*** THE DATA Section Begins ***
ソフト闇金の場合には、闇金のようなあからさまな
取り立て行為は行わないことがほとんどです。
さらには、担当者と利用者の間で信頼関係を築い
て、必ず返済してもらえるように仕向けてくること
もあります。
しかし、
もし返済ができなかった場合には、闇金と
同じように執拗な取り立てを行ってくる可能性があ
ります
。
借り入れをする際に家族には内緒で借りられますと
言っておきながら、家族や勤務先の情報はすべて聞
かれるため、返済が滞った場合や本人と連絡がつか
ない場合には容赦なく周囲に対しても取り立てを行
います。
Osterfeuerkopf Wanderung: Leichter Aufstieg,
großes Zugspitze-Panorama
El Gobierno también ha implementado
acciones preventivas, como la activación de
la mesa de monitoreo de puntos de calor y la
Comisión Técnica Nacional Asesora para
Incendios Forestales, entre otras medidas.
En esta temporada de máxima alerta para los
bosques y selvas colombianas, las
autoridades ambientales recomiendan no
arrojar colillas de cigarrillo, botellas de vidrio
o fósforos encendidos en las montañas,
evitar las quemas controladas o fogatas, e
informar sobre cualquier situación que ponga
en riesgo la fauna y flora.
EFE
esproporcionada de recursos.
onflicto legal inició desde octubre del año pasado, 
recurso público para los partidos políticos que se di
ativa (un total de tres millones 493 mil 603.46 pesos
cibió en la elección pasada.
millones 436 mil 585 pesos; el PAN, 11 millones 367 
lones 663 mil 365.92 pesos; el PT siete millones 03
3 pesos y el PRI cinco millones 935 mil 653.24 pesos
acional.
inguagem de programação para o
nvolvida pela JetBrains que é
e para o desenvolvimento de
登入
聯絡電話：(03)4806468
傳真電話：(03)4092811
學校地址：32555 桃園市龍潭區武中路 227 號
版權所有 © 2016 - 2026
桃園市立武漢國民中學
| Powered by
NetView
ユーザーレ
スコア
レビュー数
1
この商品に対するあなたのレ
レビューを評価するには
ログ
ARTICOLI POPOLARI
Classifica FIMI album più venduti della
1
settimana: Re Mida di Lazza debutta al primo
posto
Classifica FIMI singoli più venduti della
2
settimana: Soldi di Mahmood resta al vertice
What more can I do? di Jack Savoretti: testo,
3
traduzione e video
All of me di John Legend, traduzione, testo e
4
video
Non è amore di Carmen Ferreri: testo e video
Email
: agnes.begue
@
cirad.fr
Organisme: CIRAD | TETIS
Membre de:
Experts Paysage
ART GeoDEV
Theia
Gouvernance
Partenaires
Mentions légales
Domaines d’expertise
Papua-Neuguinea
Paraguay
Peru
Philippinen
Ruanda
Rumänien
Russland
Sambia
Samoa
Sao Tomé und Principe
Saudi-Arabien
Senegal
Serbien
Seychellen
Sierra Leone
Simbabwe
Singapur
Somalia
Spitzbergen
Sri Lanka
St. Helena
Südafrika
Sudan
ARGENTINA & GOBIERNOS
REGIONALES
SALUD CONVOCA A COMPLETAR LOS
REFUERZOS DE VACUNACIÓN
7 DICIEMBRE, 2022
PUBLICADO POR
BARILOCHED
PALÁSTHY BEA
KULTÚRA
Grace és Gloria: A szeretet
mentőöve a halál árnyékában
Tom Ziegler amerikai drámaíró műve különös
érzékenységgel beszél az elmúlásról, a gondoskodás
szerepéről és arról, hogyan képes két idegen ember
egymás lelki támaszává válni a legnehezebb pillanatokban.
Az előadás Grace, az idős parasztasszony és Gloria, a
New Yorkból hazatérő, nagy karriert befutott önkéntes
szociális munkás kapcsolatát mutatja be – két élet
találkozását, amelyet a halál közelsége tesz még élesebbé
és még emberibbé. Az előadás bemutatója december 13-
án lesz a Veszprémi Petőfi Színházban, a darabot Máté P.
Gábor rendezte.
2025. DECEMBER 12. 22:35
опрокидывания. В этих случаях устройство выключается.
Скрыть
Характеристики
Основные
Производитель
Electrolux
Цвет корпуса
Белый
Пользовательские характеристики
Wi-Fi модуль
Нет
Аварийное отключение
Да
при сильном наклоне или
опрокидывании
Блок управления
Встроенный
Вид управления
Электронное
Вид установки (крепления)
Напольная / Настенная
*** THE DATA Section Ends ***
**EXERCISE DESCRIPTION:** Nothing but the lines from the one with "szociális munkás kapcsolatát" to the last line of the data should appear in the answer, each exactly as it stands.

**OUTPUT FOR THIS EXERCISE:**
szociális munkás kapcsolatát mutatja be – két élet
találkozását, amelyet a halál közelsége tesz még élesebbé
és még emberibbé. Az előadás bemutatója december 13-
án lesz a Veszprémi Petőfi Színházban, a darabot Máté P.
Gábor rendezte.
2025. DECEMBER 12. 22:35
опрокидывания. В этих случаях устройство выключается.
Скрыть
Характеристики
Основные
Производитель
Electrolux
Цвет корпуса
Белый
Пользовательские характеристики
Wi-Fi модуль
Нет
Аварийное отключение
Да
при сильном наклоне или
опрокидывании
Блок управления
Встроенный
Вид управления
Электронное
Вид установки (крепления)
Напольная / Настенная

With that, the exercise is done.